Even better, you don't need much equipment! I haven't come across a bread recipe yet that I couldn't mix by hand, for example, regardless of instructions to use a mixer at this or that setting...and I've learnt from the good folk here and on other forums that most of the time, adaptations can be made to turn a recipe using dry yeast into one using 100% SD - as you've shown again here.

The only ones I think do need commercial yeast are light fluffy white 'farmhouse' or sandwich breads...but perhaps even in that case, I just haven't found a recipe and/or technique to produce this type of bread using 100% SD - YET!

Anyway, glad your panettone worked out so well once the tasting was underway! That's the bottom line, after all.


LeadDog's picture
LeadDog 2009 December 29

Light fluffy white 'farmhouse' or sandwich breads?  I would guess the dough of the Stollen I made would be a perfect sandwich bread if you just left out all of the fruit and spices.  That was my first thought when I cut it.  Here are the baker's percentages that I would use.

Flour 100% mine was 90% bread flour and 10% whole wheat

Salt 2%

Whole Milk 60%

Unsalted Butter 12%

Sugar I'm not sure I would add it.  0.5%

Preferment 100% hydration 95%

Try it and see how it turns out.

rossnroller 2009 December 29

Normal 0

...which I've had queued up for too long! Gotta give it a go.

Also interested to try your suggestion, LeadDog.

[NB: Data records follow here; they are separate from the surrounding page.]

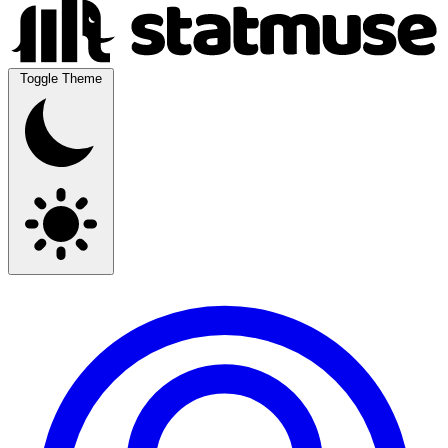
Toggle Theme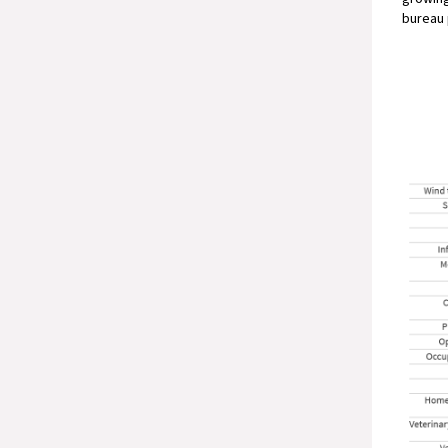
bureau 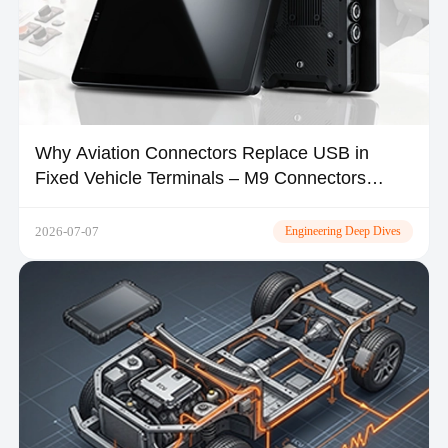
Why Aviation Connectors Replace USB in
Fixed Vehicle Terminals – M9 Connectors
Explained
2026-07-07
Engineering Deep Dives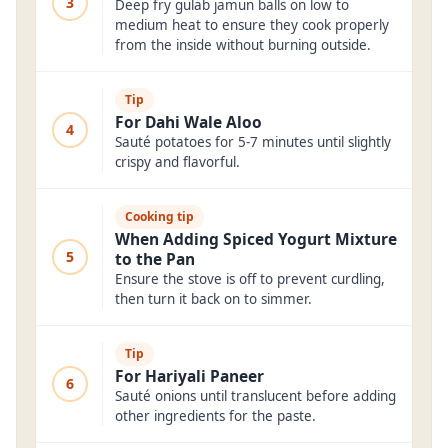
3
Deep fry gulab jamun balls on low to
medium heat to ensure they cook properly
from the inside without burning outside.
Tip
For Dahi Wale Aloo
4
Sauté potatoes for 5-7 minutes until slightly
crispy and flavorful.
Cooking tip
When Adding Spiced Yogurt Mixture
5
to the Pan
Ensure the stove is off to prevent curdling,
then turn it back on to simmer.
Tip
For Hariyali Paneer
6
Sauté onions until translucent before adding
other ingredients for the paste.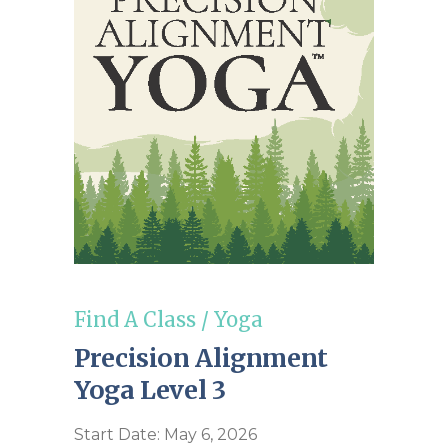
Find A Class
/
Yoga
Precision Alignment
Yoga Level 3
Start Date: May 6, 2026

Just one thing: how much preferment would you use? You have probably given all the information required, but I'm used to baking from recipes and can't work out from your post what proportion of the final dough should be made up of preferment. Could you explain, pls?

PS: Maybe this pain de mie diversion should be transferred to TeckPoh's thread? Just thinking, if anyone else wants to try your stollen dough as a farmhouse white, they won't find it in a post on panettone or stollen, except by chance...

LeadDog's picture
LeadDog 2009 December 29

 Hey looks like her bread has what I think is needed to make the bread you want.

Ross I thought you knew how to do percentages.  The preferment is 95% of the weight of the flour in the bread.  If you have 1000 grams of flour you will need 950 grams for preferment.  You can plug the numbers into one of my spreadsheets and it will figure out how much you need of what.

Spreadsheet 1  Change whatever is in red to get your formula.

Spreadsheet 2  Change whatever is in blue to get your formula.  Best to open this one in a new window so you can see the whole thing.

If the pain de mie works out post to TP's thread.  If mine works out post a new recipe.

rossnroller 2009 December 29

Actually, I thought I did understand bakers' percentages, but evidently not quite - at least, not as they are expressed syntactically in the case of the preferment! I understand the concept itself sufficiently to apply it in scaling back Hamelman's recipes, for example, but I didn't realise that when you put the preferment as "Preferment 100% hydration 95%" it means the proportion used in the final dough is 95% of the weight of flour in the bread.

Another gap filled...

Ta for the links to your calculation sheets. I do already have some, but will check yours out.


LeadDog's picture
LeadDog 2009 December 30

 Yea I looked at that line too and it is confusing.  I see so many times formulas that call for a certain percent of preferment but it doesn't tell you what the hydration of it is.  In the case of the above formula this can make a big difference.

The spreadsheets work for me and the way my mind works in making bread.  I know for other people they might not work but for some they do.